By Ray Gaviota, Originally Published in 1968

America’s police forces are much more uptight than they used to be. Six short years ago, Jack Ruby walked right up to a crowd of 75 cops in the basement of the Dallas PD, pulled out a gun and fired into their midst, killing the man they were supposedly guarding. Anyone who tried that today would be shot dead in his tracks, unless it was part of the script.

In Los Angeles and elsewhere, police have organized themselves into an effective political force to fight off police review boards and all threats to department autonomy. Attempts to return police control to the community have proven feeble compared to police counter attacks. Swinish propaganda defeated New York’s police review board in a 1965 election and, since then, the Bircher slogan “support your local police” has become part of normal political rhetoric.



The first police brutality indictment in recent years was returned against officer J. R. Salyer of foothill division by the County Grand Jury. Salyer has already served a 30-day suspension for assault with a deadly weapon on a prisoner in his custody.

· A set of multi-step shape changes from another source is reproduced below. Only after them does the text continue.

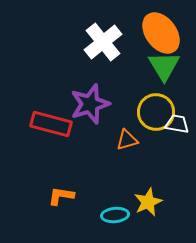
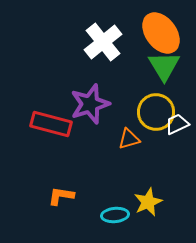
white trapezoid: rotated 35 degrees counterclockwise
orange triangle: moved 2 px right, 1 px up
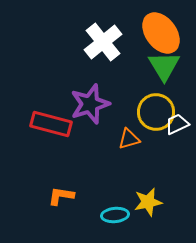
yellow star: rotated 12 degrees clockwise
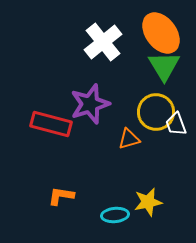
white trapezoid: moved 1 px left; rotated 85 degrees counterclockwise
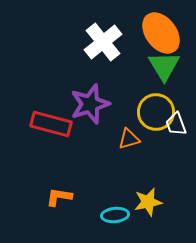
orange L-shape: moved 2 px left, 1 px down
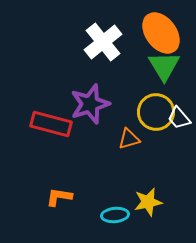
white trapezoid: moved 3 px right, 6 px up; rotated 20 degrees counterclockwise
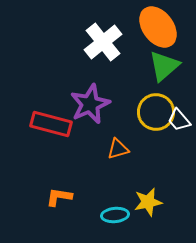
orange ellipse: moved 3 px left, 6 px up
green triangle: rotated 20 degrees clockwise
purple star: rotated 6 degrees counterclockwise
white trapezoid: moved 2 px down
orange triangle: moved 11 px left, 10 px down
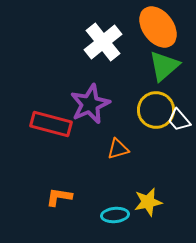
yellow circle: moved 2 px up
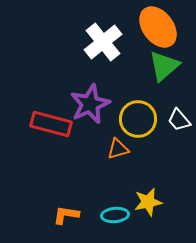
yellow circle: moved 18 px left, 9 px down
orange L-shape: moved 7 px right, 18 px down
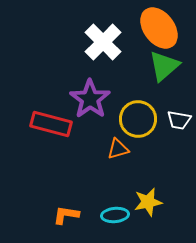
orange ellipse: moved 1 px right, 1 px down
white cross: rotated 6 degrees counterclockwise
purple star: moved 5 px up; rotated 12 degrees counterclockwise
white trapezoid: rotated 40 degrees counterclockwise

His victim is suing the city for $100,000.

The mother of Donald Lee Oughten, the handicapped youth, who was caught in a crossfire between two triggerhappy cops, has filed suit for $1 million. The coroner’s finding of “justifiable homicide” cast new doubts upon administrative juggling of the coroner’s office. Such a verdict makes people question the meaning of “law enforcement” and raises the question that should have been asked as soon as the first Kennedy was shot: just who is doing the crime in the streets?